**Work task:**
Return the count of lines in the records that include the string "high", and nothing besides it.

********

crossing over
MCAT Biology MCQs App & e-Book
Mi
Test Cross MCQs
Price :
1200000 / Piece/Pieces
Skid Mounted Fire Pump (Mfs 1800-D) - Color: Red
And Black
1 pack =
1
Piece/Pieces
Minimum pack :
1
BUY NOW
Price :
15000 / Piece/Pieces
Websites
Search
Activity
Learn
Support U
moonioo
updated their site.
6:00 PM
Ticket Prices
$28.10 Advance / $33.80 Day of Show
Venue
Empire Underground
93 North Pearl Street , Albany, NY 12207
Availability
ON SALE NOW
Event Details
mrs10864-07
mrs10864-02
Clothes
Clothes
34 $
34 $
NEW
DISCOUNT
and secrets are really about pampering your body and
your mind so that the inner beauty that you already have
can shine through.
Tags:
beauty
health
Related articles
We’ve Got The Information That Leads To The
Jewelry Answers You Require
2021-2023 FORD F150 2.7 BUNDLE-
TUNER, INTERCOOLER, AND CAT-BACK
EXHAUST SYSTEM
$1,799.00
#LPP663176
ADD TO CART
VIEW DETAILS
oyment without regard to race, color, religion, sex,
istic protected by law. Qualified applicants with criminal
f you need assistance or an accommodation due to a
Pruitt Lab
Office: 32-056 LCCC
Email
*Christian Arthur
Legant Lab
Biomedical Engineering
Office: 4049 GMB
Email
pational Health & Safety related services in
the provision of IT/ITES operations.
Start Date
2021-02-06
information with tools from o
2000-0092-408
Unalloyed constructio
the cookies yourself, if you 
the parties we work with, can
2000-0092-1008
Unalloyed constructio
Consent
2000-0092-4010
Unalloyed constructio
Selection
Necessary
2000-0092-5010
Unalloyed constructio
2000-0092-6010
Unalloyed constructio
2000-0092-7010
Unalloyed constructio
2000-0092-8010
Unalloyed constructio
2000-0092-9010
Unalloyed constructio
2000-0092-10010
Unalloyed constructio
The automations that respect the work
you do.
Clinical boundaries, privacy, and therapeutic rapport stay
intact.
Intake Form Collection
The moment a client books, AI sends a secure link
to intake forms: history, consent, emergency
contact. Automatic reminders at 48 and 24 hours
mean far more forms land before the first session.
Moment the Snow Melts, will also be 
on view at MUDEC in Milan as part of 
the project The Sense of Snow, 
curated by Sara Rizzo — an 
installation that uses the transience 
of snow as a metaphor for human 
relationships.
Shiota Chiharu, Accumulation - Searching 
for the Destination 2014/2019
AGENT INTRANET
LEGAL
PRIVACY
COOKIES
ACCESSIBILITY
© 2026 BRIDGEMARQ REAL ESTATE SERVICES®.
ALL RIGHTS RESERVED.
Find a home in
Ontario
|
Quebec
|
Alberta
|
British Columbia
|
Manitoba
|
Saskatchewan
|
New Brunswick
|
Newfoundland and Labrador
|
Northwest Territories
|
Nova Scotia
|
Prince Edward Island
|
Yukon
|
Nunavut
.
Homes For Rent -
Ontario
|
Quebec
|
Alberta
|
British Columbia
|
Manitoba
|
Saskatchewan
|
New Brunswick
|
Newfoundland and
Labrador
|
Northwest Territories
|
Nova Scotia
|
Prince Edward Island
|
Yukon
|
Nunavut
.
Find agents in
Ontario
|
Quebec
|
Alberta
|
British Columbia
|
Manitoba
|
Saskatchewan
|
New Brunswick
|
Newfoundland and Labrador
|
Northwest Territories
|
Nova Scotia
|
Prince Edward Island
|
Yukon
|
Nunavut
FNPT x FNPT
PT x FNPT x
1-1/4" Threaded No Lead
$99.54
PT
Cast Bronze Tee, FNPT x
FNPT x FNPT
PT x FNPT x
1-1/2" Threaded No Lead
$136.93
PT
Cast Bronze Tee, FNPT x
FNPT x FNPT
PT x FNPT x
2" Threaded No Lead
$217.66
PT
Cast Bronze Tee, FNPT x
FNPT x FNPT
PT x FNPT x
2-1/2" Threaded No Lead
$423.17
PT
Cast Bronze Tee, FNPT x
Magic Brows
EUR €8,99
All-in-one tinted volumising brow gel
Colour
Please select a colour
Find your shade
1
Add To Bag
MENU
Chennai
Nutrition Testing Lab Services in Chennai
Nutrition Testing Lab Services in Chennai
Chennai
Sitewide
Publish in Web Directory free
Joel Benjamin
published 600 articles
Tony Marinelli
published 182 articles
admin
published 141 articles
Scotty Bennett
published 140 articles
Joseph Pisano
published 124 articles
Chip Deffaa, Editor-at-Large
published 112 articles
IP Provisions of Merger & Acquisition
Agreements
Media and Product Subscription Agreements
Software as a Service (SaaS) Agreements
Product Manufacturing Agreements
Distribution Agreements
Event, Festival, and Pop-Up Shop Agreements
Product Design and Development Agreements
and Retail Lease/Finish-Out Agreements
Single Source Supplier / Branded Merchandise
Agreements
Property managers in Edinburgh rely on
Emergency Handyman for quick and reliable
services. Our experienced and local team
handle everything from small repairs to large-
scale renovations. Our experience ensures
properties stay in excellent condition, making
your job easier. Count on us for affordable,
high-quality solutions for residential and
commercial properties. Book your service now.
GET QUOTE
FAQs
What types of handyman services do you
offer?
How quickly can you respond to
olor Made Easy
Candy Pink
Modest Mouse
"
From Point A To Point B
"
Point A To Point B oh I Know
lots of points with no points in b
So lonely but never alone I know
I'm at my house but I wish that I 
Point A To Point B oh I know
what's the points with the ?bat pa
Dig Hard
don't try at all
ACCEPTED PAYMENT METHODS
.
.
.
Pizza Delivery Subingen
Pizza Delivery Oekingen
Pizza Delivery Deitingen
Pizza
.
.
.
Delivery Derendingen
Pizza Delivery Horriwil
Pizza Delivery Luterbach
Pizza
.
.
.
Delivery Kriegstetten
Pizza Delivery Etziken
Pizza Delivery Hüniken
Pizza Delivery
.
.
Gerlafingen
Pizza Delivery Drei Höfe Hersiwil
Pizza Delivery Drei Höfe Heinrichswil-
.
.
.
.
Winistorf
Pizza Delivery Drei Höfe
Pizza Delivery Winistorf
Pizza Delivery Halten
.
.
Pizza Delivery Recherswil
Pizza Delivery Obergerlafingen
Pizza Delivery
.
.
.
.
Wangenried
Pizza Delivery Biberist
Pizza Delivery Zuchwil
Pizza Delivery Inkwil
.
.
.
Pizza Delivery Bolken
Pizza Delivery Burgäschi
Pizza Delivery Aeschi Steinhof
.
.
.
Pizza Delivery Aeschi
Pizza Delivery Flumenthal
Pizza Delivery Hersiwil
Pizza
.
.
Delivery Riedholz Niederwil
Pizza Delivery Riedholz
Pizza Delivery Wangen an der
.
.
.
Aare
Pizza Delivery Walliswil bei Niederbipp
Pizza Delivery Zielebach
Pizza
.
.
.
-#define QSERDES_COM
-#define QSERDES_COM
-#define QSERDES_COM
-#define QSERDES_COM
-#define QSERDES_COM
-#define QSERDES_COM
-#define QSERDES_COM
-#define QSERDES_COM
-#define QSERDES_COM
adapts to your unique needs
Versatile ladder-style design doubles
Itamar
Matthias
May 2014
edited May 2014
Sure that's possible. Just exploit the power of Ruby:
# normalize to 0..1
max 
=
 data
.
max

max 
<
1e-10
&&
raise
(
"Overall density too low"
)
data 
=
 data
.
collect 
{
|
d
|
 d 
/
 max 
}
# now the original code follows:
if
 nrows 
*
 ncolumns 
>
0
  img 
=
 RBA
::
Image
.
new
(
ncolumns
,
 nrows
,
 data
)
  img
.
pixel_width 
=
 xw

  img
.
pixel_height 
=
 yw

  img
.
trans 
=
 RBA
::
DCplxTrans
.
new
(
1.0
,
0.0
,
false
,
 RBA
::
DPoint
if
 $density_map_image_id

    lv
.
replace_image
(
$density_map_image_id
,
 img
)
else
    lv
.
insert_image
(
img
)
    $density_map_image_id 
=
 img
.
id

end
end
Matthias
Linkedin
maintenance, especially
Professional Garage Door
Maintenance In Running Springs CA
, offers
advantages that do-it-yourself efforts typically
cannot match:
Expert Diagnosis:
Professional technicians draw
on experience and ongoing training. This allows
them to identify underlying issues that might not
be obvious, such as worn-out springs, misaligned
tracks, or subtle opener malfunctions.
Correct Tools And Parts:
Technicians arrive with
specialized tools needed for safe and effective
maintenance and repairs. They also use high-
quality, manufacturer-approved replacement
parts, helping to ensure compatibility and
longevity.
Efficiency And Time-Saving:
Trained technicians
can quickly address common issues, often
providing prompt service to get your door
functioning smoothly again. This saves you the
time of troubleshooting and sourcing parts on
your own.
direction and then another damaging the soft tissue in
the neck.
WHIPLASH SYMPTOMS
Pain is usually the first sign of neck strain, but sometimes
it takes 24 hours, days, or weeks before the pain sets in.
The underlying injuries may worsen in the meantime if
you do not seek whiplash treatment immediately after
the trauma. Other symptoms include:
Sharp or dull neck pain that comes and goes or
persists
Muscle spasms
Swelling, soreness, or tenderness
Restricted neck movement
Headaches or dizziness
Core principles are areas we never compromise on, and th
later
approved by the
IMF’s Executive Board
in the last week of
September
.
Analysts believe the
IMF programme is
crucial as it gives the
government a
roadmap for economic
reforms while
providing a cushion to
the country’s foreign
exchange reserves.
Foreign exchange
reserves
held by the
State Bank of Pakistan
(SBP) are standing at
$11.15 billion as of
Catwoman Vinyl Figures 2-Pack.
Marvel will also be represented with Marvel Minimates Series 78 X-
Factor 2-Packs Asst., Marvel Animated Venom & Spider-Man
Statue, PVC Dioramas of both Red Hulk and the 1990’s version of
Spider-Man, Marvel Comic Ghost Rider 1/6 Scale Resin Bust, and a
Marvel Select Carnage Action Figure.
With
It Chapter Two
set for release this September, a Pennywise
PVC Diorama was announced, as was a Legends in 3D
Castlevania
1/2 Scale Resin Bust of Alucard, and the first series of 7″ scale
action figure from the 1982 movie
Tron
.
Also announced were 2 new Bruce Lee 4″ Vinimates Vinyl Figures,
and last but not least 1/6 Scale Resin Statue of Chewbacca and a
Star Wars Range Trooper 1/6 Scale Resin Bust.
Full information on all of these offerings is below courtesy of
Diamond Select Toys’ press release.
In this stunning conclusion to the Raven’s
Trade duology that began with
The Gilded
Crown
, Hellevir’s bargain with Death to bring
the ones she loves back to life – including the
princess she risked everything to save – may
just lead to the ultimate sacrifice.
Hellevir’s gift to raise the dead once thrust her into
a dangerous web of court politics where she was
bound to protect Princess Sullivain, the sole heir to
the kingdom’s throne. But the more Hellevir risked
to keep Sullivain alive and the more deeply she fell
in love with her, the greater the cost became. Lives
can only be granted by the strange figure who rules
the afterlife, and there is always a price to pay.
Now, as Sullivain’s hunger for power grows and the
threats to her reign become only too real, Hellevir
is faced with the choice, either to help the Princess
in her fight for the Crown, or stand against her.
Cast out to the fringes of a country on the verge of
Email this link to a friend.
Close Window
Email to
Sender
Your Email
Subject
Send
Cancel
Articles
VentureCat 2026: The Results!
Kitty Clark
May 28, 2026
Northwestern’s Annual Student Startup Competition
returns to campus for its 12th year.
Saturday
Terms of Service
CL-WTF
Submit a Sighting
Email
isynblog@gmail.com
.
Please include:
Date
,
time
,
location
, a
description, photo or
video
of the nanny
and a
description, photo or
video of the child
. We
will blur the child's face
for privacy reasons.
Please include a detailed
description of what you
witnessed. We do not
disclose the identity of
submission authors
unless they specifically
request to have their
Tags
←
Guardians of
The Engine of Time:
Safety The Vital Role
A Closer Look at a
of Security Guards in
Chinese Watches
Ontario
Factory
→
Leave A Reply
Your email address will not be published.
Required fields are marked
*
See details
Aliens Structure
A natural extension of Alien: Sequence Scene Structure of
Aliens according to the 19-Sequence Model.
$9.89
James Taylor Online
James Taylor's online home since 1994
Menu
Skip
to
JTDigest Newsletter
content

********

**Answer for the task:**
2